SciRuby / daru

Data Analysis in RUby
BSD 2-Clause "Simplified" License
1.04k stars 139 forks source link

Adds support to from_html module #311

Closed athityakumar closed 7 years ago

athityakumar commented 7 years ago

Fixes issue #219

athityakumar commented 7 years ago

@zverok @v0dro : Please review this PR. Are there any code qualities to be refined, or new options to be provided as argument?

athityakumar commented 7 years ago

I was adding another test html file from W3Schools, which is successfully being parsed. However, the strings are truncated while being displayed as a Daru::Vector, or a Daru::DataFrame - which is not desirable. I can see that the dv.data.to_a does contain the full scraped text. Yet, I can't seem to find any truncating, used in the summary / inspect functions anywhere - any help would be appreciated. :smile:

image

zverok commented 7 years ago

I was adding another test html file from W3Schools, which is successfully being parsed.

What's the value of it? Daru is data processing library, not school-quality HTML processing. I'd prefer to see some examples of real data, published by some organizations and useful for analysis.

However, the strings are truncated

Yes, that's the logic of dataframe's inspect, allowing reasonable output on any kind of data. It is desirable behavior. spacing parameter here is an explanation.

v0dro commented 7 years ago

@athityakumar can you rebase with the current master?

athityakumar commented 7 years ago

@v0dro - Sure, but this PR is still under progress - there are more tests to be added from here, and also provide more options to user like tuples , thousands, etc.

On a side note, did you mean to approve the changes on PR #303 ?

v0dro commented 7 years ago

No, I meant that the current progress on this PR is upto the mark. Updating the current master will prevent having to spend additional time later for making changes.

athityakumar commented 7 years ago

@v0dro @zverok - I've rebased with the master, and added index-detection feature too. It's review time now :smile:

athityakumar commented 7 years ago

@zverok @v0dro - I've updated the code, documentation and tests for the Daru::DataFrame#from_htmlmodule. Please review the changes. 😄

Edit : I see that the fixture HTML files added in this PR have increased the repository's size from ~3.4MB to ~4MB. Should I truncate these HTML files, keeping just relevant content like tables?

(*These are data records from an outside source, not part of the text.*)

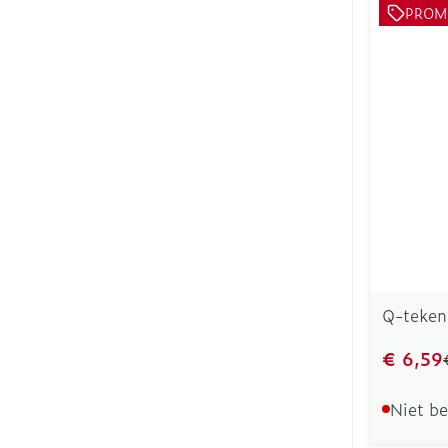
PROM
Q-teken
€ 6,59
Niet b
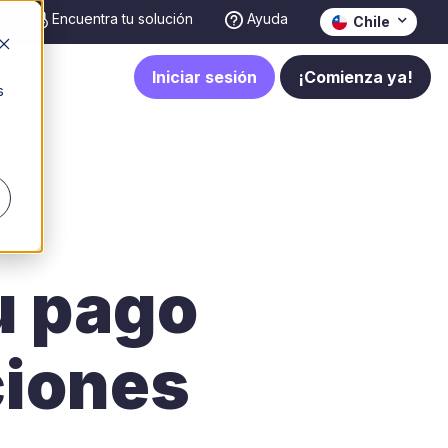
Encuentra tu solución
Ayuda
Chile
Iniciar sesión
¡Comienza ya!
s
u pago
ciones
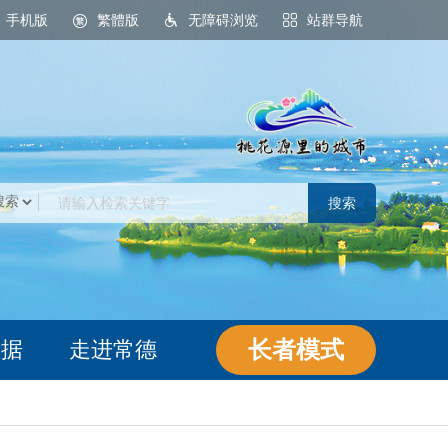
手机版
繁體版
无障碍浏览
站群导航
桃花源里的城市
长者模式
数据
走进常德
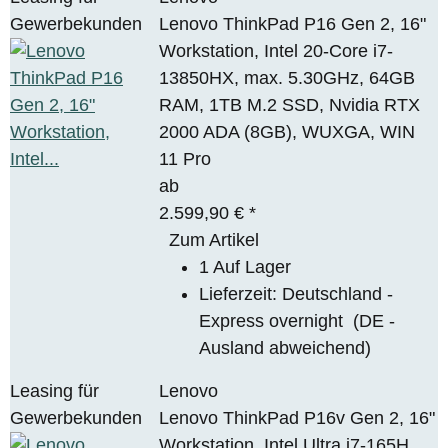
Gewerbekunden
Lenovo ThinkPad P16 Gen 2, 16"
Workstation, Intel 20-Core i7-
13850HX, max. 5.30GHz, 64GB
RAM, 1TB M.2 SSD, Nvidia RTX
2000 ADA (8GB), WUXGA, WIN
11 Pro
ab
2.599,90 €
*
Zum Artikel
1 Auf Lager
Lieferzeit:
Deutschland -
Express overnight
(DE -
Ausland abweichend)
Leasing für
Lenovo
Gewerbekunden
Lenovo ThinkPad P16v Gen 2, 16"
Workstation, Intel Ultra i7-165H,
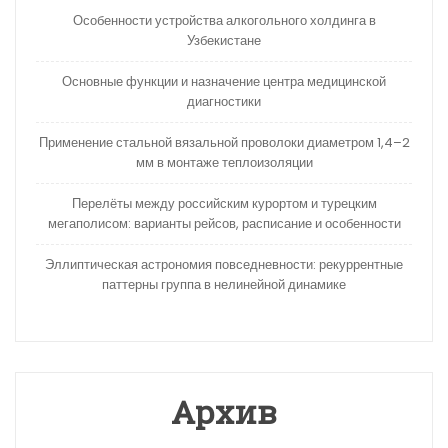
Особенности устройства алкогольного холдинга в
Узбекистане
Основные функции и назначение центра медицинской
диагностики
Применение стальной вязальной проволоки диаметром 1,4–2
мм в монтаже теплоизоляции
Перелёты между российским курортом и турецким
мегаполисом: варианты рейсов, расписание и особенности
Эллиптическая астрономия повседневности: рекуррентные
паттерны группа в нелинейной динамике
Архив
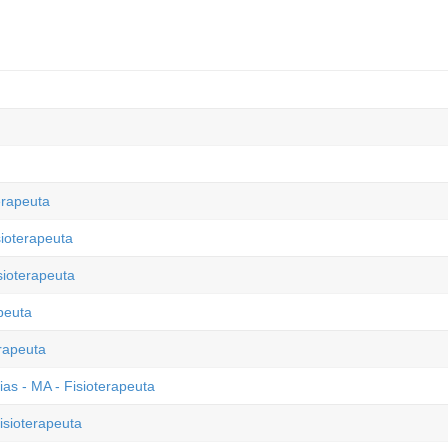
erapeuta
sioterapeuta
sioterapeuta
peuta
erapeuta
ias - MA - Fisioterapeuta
isioterapeuta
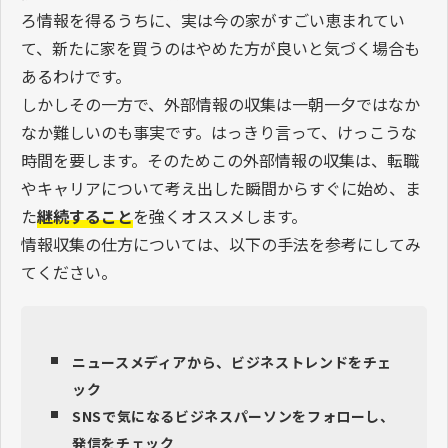
ろ情報を得るうちに、実は今の家がすごい恵まれてい
て、新たに家を買うのはやめた方が良いと気づく場合も
あるわけです。
しかしその一方で、外部情報の収集は一朝一夕ではなか
なか難しいのも事実です。はっきり言って、けっこうな
時間を要します。そのためこの外部情報の収集は、転職
やキャリアについて考え出した瞬間からすぐに始め、ま
た
継続すること
を強くオススメします。
情報収集の仕方については、以下の手法を参考にしてみ
てください。
ニュースメディアから、ビジネストレンドをチェ
ック
SNSで気になるビジネスパーソンをフォローし、
発信をチェック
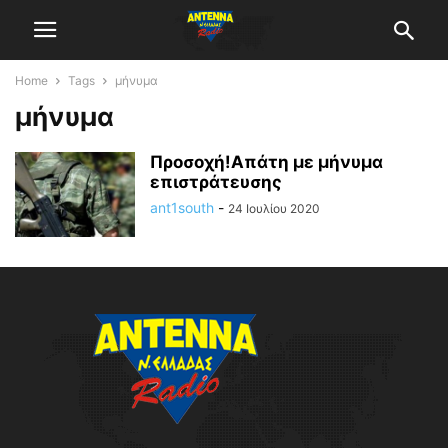
Home
Tags
μήνυμα
μήνυμα
Προσοχή!Απάτη με μήνυμα
επιστράτευσης
ant1south
-
24 Ιουλίου 2020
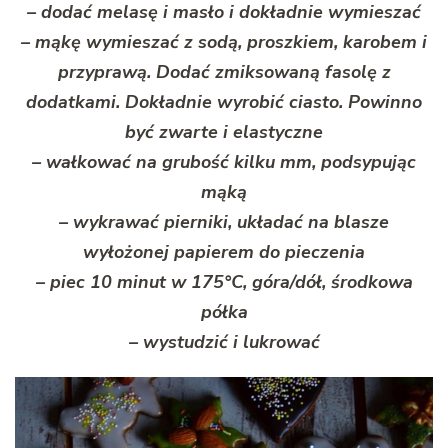
– dodać melasę i masło i dokładnie wymieszać
– mąkę wymieszać z sodą, proszkiem, karobem i
przyprawą. Dodać zmiksowaną fasolę z
dodatkami. Dokładnie wyrobić ciasto. Powinno
być zwarte i elastyczne
– wałkować na grubość kilku mm, podsypując
mąką
– wykrawać pierniki, układać na blasze
wyłożonej papierem do pieczenia
– piec 10 minut w 175°C, góra/dół, środkowa
półka
– wystudzić i lukrować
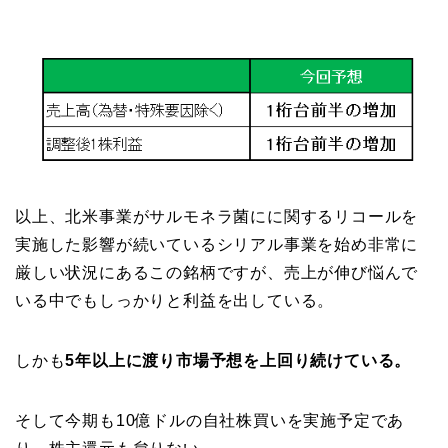
以上、北米事業がサルモネラ菌にに関するリコールを
実施した影響が続いているシリアル事業を始め非常に
厳しい状況にあるこの銘柄ですが、売上が伸び悩んで
いる中でもしっかりと利益を出している。
しかも
5年以上に渡り市場予想を上回り続けている。
そして今期も10億ドルの自社株買いを実施予定であ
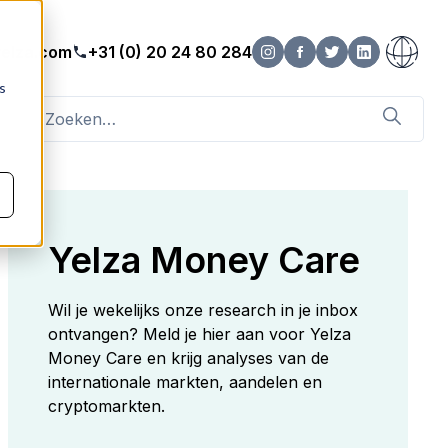
elza.com
+31 (0) 20 24 80 284
s
Yelza Money Care
Wil je wekelijks onze research in je inbox
ontvangen? Meld je hier aan voor Yelza
Money Care en krijg analyses van de
internationale markten, aandelen en
cryptomarkten.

athityakumar commented 7 years ago

@zverok - I've made the spec changes. One more thing before merging. I see that the fixture HTML files added in this PR have increased the repository's size from ~3.4MB to ~4MB. Should I truncate these HTML files, keeping just relevant content like table tags?

athityakumar commented 7 years ago

Thanks. I'll soon port all the IO modules( including from_html) to daru-io. If a 0.1.0 version of daru-io is released, then we can probably remove the existing IO modules from daru. Please let me know if this can be done after porting is done.